Document layout detection data:

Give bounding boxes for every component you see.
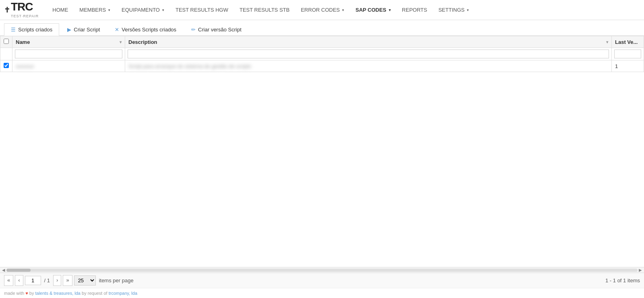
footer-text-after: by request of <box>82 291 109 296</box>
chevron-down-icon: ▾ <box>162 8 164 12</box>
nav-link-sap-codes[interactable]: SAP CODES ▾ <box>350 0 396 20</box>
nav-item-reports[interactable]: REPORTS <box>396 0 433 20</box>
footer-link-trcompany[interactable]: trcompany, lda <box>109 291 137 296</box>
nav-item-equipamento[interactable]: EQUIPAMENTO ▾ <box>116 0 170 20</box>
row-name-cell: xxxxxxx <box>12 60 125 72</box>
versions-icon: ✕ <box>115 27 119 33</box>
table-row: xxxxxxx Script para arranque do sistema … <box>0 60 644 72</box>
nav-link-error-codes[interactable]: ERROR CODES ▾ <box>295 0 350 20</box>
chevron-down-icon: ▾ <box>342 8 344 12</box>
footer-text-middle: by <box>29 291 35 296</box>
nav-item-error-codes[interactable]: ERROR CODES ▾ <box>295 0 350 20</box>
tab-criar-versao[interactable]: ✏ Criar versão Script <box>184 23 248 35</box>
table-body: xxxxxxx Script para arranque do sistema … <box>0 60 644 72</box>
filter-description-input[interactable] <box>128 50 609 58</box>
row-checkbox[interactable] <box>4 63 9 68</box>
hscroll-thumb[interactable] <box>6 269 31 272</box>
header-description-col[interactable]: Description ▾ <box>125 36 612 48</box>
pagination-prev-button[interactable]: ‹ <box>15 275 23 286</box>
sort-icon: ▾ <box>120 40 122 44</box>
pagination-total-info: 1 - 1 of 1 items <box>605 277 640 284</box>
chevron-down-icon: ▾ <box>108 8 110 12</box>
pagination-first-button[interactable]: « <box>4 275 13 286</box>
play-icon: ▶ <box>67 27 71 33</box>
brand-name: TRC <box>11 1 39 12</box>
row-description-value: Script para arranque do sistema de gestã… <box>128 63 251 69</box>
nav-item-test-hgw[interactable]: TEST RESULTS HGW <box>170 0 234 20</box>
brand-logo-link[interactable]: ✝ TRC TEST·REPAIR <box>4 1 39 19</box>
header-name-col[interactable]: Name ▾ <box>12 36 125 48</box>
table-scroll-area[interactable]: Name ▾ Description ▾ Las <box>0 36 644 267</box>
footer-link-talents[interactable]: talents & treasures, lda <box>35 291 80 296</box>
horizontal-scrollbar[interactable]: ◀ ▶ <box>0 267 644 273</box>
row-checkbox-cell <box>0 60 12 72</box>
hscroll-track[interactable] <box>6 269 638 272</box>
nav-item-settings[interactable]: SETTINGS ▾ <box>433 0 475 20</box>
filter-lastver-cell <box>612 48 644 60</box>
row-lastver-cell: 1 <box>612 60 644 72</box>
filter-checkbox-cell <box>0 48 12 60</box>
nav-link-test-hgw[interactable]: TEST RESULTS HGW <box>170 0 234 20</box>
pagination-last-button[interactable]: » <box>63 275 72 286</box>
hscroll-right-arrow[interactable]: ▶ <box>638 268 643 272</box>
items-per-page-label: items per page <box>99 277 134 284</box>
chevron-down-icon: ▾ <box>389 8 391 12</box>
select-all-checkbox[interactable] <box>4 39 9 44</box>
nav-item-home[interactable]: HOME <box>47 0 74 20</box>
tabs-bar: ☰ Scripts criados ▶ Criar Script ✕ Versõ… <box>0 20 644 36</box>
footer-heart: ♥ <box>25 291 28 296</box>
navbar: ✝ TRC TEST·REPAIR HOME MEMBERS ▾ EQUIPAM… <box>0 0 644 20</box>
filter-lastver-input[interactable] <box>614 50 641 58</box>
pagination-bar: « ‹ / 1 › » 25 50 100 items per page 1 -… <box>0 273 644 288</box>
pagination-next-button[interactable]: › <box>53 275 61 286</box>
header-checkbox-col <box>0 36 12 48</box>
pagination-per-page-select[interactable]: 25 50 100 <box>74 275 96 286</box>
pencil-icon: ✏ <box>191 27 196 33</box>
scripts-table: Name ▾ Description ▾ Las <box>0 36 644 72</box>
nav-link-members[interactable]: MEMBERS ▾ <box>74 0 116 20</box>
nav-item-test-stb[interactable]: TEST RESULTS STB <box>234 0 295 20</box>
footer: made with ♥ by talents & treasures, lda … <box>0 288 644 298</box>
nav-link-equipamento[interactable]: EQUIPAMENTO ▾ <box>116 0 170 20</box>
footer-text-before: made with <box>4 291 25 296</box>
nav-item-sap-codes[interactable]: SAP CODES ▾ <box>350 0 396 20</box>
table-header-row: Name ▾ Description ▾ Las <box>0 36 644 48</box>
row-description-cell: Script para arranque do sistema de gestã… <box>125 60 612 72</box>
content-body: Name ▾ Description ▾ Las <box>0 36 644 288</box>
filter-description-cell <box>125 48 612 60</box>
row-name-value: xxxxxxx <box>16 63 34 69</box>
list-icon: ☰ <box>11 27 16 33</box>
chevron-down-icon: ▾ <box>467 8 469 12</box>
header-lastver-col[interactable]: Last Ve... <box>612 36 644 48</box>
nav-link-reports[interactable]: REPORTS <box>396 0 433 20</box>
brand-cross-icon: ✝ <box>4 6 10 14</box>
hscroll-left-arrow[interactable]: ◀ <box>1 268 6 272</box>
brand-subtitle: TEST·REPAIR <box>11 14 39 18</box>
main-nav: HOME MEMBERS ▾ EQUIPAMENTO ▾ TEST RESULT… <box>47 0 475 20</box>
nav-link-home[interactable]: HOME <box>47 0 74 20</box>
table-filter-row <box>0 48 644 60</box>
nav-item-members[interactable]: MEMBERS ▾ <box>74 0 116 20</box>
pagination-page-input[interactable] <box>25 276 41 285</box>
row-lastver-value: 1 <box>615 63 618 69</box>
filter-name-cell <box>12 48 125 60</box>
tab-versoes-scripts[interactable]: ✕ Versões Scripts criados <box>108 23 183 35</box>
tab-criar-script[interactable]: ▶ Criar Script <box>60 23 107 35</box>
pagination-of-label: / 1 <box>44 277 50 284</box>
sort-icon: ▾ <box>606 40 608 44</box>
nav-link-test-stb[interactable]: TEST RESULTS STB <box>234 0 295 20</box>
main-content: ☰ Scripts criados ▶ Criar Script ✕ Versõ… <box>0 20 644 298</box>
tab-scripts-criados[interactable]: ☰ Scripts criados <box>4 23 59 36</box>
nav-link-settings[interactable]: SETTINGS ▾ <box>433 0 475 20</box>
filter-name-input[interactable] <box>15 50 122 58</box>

** Your goal **
When the string "SETTINGS" appears in a line of the records above, that line is to be copied.

** Task output **
nav-item-settings[interactable]: SETTINGS ▾ <box>433 0 475 20</box>
nav-link-settings[interactable]: SETTINGS ▾ <box>433 0 475 20</box>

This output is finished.